To increase quality care, we need to decrease the cost of the system.

More Hispanics need access to health insurance plans and a path to affordable care, Rios says. But they also need to be properly managed once they’re in the system. Since there are few resources for Spanish-speaking, low-income citizens, mending the broken line of communication between health care providers and the Hispanic community is a good place to start.

“If we’re going to have more Latinos in the system, we need more providers who know how to communicate with our communities — to have a rapport with these patients and to make sure they understand what they’re being told,” Rios says. “This is about health-care reform, but it’s also about getting the health-care system to respond to the needs of its patients.”

Hispanic Americans need to understand the complexities of health insurance, the benefits of prevention services, and when to ask for a primary care doctor versus a specialist. These are all details that accompany a normal doctor-patient relationship, yet Rios says it’s currently not being communicated. There’s an obvious solution. “We need better education,” she says. “It’s the missing piece.”

That education could manifest in several ways. Experts could teach medical providers best practices to communicate within minority communities. Scholars could launch research initiatives to improve outcomes for Hispanic patients.

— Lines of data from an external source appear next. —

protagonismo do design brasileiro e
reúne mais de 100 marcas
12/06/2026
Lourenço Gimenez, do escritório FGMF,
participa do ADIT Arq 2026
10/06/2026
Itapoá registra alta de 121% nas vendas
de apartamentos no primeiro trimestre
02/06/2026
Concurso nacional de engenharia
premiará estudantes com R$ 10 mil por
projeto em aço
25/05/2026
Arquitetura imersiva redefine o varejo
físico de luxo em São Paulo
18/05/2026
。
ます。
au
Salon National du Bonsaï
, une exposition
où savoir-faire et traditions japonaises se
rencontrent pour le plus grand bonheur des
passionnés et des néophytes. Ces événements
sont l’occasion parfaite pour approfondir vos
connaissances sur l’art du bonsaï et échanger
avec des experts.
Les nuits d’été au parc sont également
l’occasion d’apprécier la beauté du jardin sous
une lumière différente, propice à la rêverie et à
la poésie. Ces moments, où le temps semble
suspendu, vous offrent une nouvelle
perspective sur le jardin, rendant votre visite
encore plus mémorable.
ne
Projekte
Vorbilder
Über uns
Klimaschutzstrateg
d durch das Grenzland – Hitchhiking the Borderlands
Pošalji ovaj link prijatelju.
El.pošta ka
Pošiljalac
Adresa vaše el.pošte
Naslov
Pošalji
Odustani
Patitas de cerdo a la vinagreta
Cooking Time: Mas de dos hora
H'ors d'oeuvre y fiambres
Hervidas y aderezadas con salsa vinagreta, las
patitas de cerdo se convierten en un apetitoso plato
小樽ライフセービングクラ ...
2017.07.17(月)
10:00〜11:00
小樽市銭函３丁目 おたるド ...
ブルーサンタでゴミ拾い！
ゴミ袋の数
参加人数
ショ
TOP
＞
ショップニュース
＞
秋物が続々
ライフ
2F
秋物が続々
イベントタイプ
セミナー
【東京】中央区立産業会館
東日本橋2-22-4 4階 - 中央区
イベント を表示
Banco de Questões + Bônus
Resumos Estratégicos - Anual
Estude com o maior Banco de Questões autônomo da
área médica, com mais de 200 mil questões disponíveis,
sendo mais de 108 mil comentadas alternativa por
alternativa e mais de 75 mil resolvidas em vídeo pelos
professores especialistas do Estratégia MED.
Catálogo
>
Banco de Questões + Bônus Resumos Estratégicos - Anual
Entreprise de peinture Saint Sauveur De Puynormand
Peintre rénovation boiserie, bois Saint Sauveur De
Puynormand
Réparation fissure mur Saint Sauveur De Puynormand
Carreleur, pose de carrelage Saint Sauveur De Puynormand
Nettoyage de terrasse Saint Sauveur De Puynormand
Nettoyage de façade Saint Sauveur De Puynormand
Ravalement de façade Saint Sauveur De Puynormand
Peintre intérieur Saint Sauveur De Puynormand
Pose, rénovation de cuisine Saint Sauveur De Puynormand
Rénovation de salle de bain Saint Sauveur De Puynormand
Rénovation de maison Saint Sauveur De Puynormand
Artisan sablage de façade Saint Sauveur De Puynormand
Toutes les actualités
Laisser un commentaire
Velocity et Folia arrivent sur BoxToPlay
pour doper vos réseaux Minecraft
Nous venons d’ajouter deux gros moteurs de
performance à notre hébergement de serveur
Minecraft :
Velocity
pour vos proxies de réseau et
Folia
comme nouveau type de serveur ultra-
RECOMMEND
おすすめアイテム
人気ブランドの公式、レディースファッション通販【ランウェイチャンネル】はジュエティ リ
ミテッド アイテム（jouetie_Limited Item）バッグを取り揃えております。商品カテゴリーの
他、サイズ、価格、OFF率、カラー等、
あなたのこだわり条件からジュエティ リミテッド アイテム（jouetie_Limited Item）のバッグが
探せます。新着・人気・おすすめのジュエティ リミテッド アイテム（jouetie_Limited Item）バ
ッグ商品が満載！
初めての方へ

Perhaps most importantly, teachers must encourage and educate young Hispanics in a way that leads them to the medical field and to leadership and advocacy positions, Rios says. “We need motivators in the school system to provide internships in hospitals and clinics for young Hispanics,” Rios says. “We need STEM [science, technology, engineering, and math] programs that lead to health-care careers. We need Hispanic researchers and policy maker and non-Hispanic researchers interested in Hispanic health.”

More than anything, Rios says, “We need more Hispanic Americans to become leaders for the future of the country.”